(Transcribed page contents)

********************

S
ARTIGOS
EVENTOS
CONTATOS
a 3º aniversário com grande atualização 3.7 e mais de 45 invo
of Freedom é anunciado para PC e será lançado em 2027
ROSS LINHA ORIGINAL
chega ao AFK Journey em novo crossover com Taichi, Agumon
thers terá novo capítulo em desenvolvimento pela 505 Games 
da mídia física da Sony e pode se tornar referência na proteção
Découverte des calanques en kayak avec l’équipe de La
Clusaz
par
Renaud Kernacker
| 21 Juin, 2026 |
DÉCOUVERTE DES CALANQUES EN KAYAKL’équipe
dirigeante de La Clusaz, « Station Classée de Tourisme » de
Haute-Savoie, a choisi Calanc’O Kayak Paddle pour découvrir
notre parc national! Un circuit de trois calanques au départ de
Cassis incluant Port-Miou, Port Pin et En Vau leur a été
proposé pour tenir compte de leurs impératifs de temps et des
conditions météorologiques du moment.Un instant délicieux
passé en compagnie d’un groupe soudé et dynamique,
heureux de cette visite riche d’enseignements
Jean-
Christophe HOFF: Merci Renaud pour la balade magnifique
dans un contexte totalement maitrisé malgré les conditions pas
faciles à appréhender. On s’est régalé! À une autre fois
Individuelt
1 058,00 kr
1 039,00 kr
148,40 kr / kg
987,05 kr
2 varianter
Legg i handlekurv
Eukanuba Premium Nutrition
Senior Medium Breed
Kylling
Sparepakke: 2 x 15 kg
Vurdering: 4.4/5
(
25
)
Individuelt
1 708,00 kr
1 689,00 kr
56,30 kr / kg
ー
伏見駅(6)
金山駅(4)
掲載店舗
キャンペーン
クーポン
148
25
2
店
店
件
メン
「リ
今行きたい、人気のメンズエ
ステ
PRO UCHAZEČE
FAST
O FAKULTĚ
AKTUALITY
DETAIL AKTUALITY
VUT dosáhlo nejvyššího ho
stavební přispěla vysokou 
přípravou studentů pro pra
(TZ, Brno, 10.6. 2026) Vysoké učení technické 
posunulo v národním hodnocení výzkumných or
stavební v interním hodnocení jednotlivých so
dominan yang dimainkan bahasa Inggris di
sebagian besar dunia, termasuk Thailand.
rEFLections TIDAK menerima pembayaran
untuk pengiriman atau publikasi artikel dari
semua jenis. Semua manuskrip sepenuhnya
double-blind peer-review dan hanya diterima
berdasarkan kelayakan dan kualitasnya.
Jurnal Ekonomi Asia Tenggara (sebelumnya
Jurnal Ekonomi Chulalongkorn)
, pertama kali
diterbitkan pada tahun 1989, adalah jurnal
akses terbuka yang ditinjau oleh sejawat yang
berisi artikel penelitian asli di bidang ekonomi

********************

**What is required:** Write out the records again so that each line matches the original exactly.

**Output:**
S
ARTIGOS
EVENTOS
CONTATOS
a 3º aniversário com grande atualização 3.7 e mais de 45 invo
of Freedom é anunciado para PC e será lançado em 2027
ROSS LINHA ORIGINAL
chega ao AFK Journey em novo crossover com Taichi, Agumon
thers terá novo capítulo em desenvolvimento pela 505 Games 
da mídia física da Sony e pode se tornar referência na proteção
Découverte des calanques en kayak avec l’équipe de La
Clusaz
par
Renaud Kernacker
| 21 Juin, 2026 |
DÉCOUVERTE DES CALANQUES EN KAYAKL’équipe
dirigeante de La Clusaz, « Station Classée de Tourisme » de
Haute-Savoie, a choisi Calanc’O Kayak Paddle pour découvrir
notre parc national! Un circuit de trois calanques au départ de
Cassis incluant Port-Miou, Port Pin et En Vau leur a été
proposé pour tenir compte de leurs impératifs de temps et des
conditions météorologiques du moment.Un instant délicieux
passé en compagnie d’un groupe soudé et dynamique,
heureux de cette visite riche d’enseignements
Jean-
Christophe HOFF: Merci Renaud pour la balade magnifique
dans un contexte totalement maitrisé malgré les conditions pas
faciles à appréhender. On s’est régalé! À une autre fois
Individuelt
1 058,00 kr
1 039,00 kr
148,40 kr / kg
987,05 kr
2 varianter
Legg i handlekurv
Eukanuba Premium Nutrition
Senior Medium Breed
Kylling
Sparepakke: 2 x 15 kg
Vurdering: 4.4/5
(
25
)
Individuelt
1 708,00 kr
1 689,00 kr
56,30 kr / kg
ー
伏見駅(6)
金山駅(4)
掲載店舗
キャンペーン
クーポン
148
25
2
店
店
件
メン
「リ
今行きたい、人気のメンズエ
ステ
PRO UCHAZEČE
FAST
O FAKULTĚ
AKTUALITY
DETAIL AKTUALITY
VUT dosáhlo nejvyššího ho
stavební přispěla vysokou 
přípravou studentů pro pra
(TZ, Brno, 10.6. 2026) Vysoké učení technické 
posunulo v národním hodnocení výzkumných or
stavební v interním hodnocení jednotlivých so
dominan yang dimainkan bahasa Inggris di
sebagian besar dunia, termasuk Thailand.
rEFLections TIDAK menerima pembayaran
untuk pengiriman atau publikasi artikel dari
semua jenis. Semua manuskrip sepenuhnya
double-blind peer-review dan hanya diterima
berdasarkan kelayakan dan kualitasnya.
Jurnal Ekonomi Asia Tenggara (sebelumnya
Jurnal Ekonomi Chulalongkorn)
, pertama kali
diterbitkan pada tahun 1989, adalah jurnal
akses terbuka yang ditinjau oleh sejawat yang
berisi artikel penelitian asli di bidang ekonomi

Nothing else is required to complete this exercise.